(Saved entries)
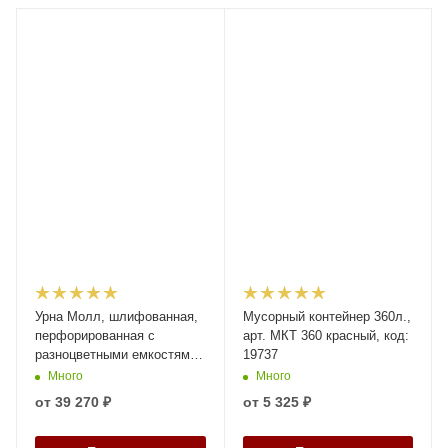
Урна Молл, шлифованная,
Мусорный контейнер 360л.,
перфорированная с
арт. МКТ 360 красный, код:
разноцветными емкостями
19737
3х27 л
Много
Много
от
39 270 ₽
от
5 325 ₽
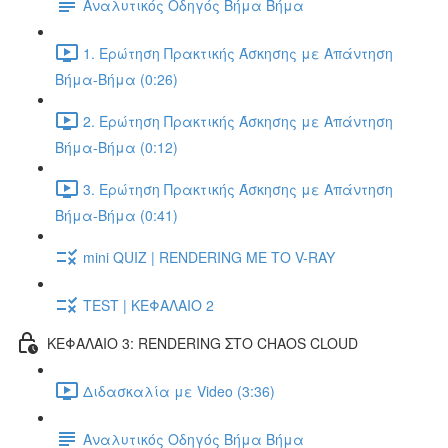
Αναλυτικός Οδηγός Βήμα Βήμα
1. Ερώτηση Πρακτικής Άσκησης με Απάντηση
Βήμα-Βήμα (0:26)
2. Ερώτηση Πρακτικής Άσκησης με Απάντηση
Βήμα-Βήμα (0:12)
3. Ερώτηση Πρακτικής Άσκησης με Απάντηση
Βήμα-Βήμα (0:41)
mini QUIZ | RENDERING ΜΕ ΤΟ V-RAY
TEST | ΚΕΦΑΛΑΙΟ 2
ΚΕΦΑΛΑΙΟ 3: RENDERING ΣΤΟ CHAOS CLOUD
Διδασκαλία με Video (3:36)
Αναλυτικός Οδηγός Βήμα Βήμα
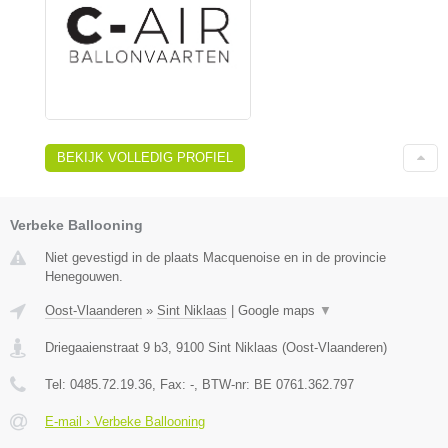
BEKIJK VOLLEDIG PROFIEL
Verbeke Ballooning
Niet gevestigd in de plaats Macquenoise en in de provincie
Henegouwen.
Oost-Vlaanderen
»
Sint Niklaas
|
Google maps
▼
Driegaaienstraat 9 b3
,
9100
Sint Niklaas
(
Oost-Vlaanderen
)
Tel:
0485.72.19.36
, Fax:
-
, BTW-nr:
BE 0761.362.797
E-mail › Verbeke Ballooning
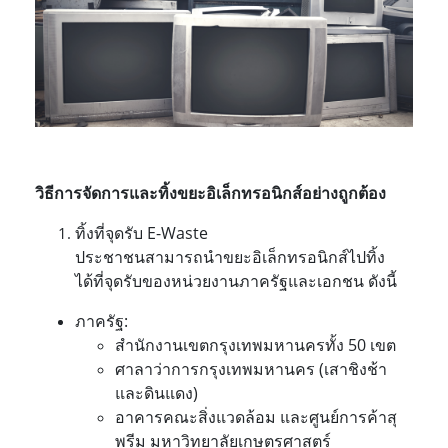
วิธีการจัดการและทิ้งขยะอิเล็กทรอนิกส์อย่างถูกต้อง
ทิ้งที่จุดรับ E-Waste
ประชาชนสามารถนำขยะอิเล็กทรอนิกส์ไปทิ้ง
ได้ที่จุดรับของหน่วยงานภาครัฐและเอกชน ดังนี้
ภาครัฐ:
สำนักงานเขตกรุงเทพมหานครทั้ง 50 เขต
ศาลาว่าการกรุงเทพมหานคร (เสาชิงช้า
และดินแดง)
อาคารคณะสิ่งแวดล้อม และศูนย์การค้าสุ
พรีม มหาวิทยาลัยเกษตรศาสตร์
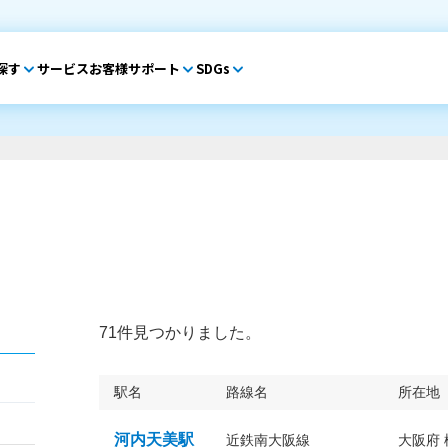
探す
サービス
お客様サポート
SDGs
71件見つかりました。
駅名
路線名
所在地
河内天美駅
近鉄南大阪線
大阪府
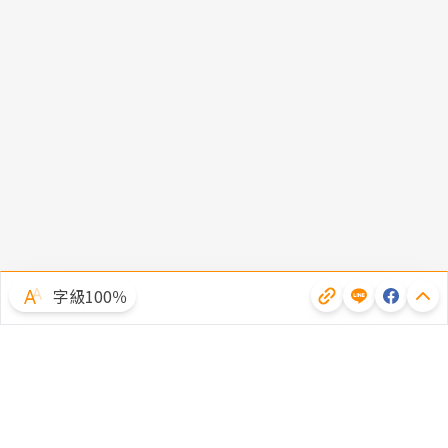
字級100％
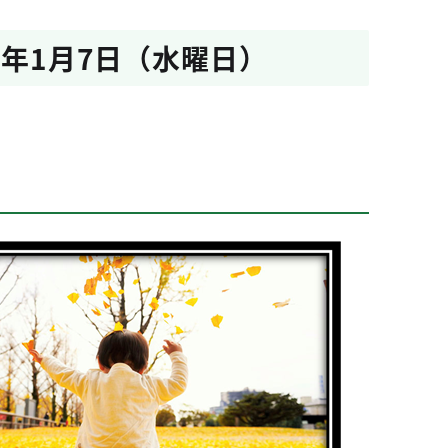
8年1月7日（水曜日）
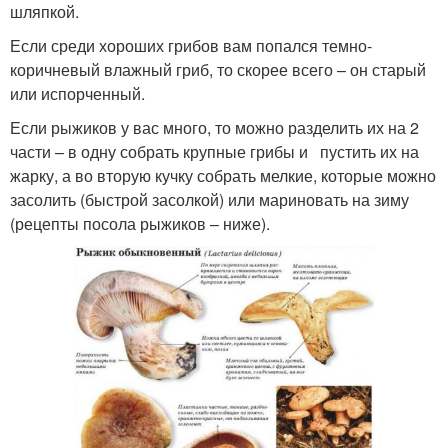
шляпкой.
Если среди хороших грибов вам попался темно-
коричневый влажный гриб, то скорее всего – он старый
или испорченный.
Если рыжиков у вас много, то можно разделить их на 2
части – в одну собрать крупные грибы и пустить их на
жарку, а во вторую кучку собрать мелкие, которые можно
засолить (быстрой засолкой) или мариновать на зиму
(рецепты посола рыжиков – ниже).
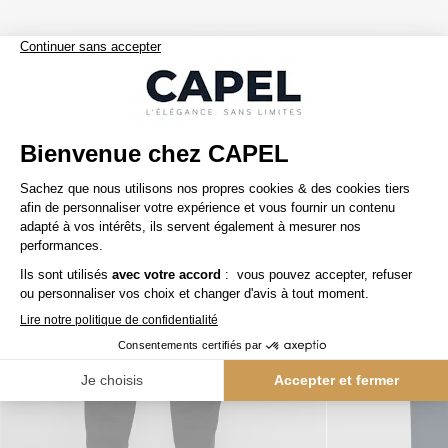
Nos clients aiment aussi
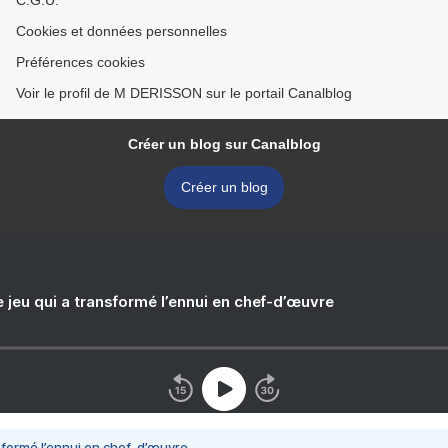
C.G.U.
Cookies et données personnelles
Préférences cookies
Voir le profil de M DERISSON sur le portail Canalblog
Créer un blog sur Canalblog
Créer un blog
e jeu qui a transformé l’ennui en chef-d’œuvre
nsformé l’ennui en chef-d’œuvre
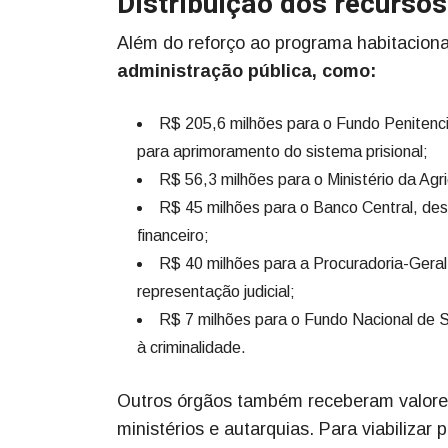
Distribuição dos recursos
Além do reforço ao programa habitaciona
administração pública, como:
R$ 205,6 milhões para o Fundo Penitenci
para aprimoramento do sistema prisional;
R$ 56,3 milhões para o Ministério da Agr
R$ 45 milhões para o Banco Central, des
financeiro;
R$ 40 milhões para a Procuradoria-Geral
representação judicial;
R$ 7 milhões para o Fundo Nacional de S
à criminalidade.
Outros órgãos também receberam valores
ministérios e autarquias. Para viabilizar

(Try it) Your copy should hold the lines from the one with "วิธีการจัดการแ" up to and including the one with "8年1月7日（水曜日）", exactly as in the data above, and no pictures.

(Written response)
วิธีการจัดการและทิ้งขยะอิเล็กทรอนิกส์อย่างถูกต้อง
ทิ้งที่จุดรับ E-Waste
ประชาชนสามารถนำขยะอิเล็กทรอนิกส์ไปทิ้ง
ได้ที่จุดรับของหน่วยงานภาครัฐและเอกชน ดังนี้
ภาครัฐ:
สำนักงานเขตกรุงเทพมหานครทั้ง 50 เขต
ศาลาว่าการกรุงเทพมหานคร (เสาชิงช้า
และดินแดง)
อาคารคณะสิ่งแวดล้อม และศูนย์การค้าสุ
พรีม มหาวิทยาลัยเกษตรศาสตร์
探す
サービス
お客様サポート
SDGs
71件見つかりました。
駅名
路線名
所在地
河内天美駅
近鉄南大阪線
大阪府
字級100％
8年1月7日（水曜日）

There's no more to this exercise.